» TASK INSTRUCTIONS: Each line from the one containing "ณ คุณควรพิจารณ" through the end of the data must be retyped exactly, and no other line.

» DATA SHOWN:
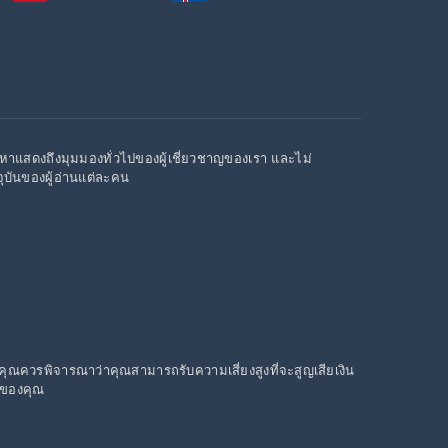
อหาแสดงถึงมุมมองทั่วไปของผู้เชี่ยวชาญของเรา และไม่
บันของผู้อ่านแต่ละคน
ณ คุณควรพิจารณาว่าคุณสามารถรับความเสี่ยงสูงที่จะสูญเสียเงิน
ณ์ของคุณ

» FINISHED TASK:
ณ คุณควรพิจารณาว่าคุณสามารถรับความเสี่ยงสูงที่จะสูญเสียเงิน
ณ์ของคุณ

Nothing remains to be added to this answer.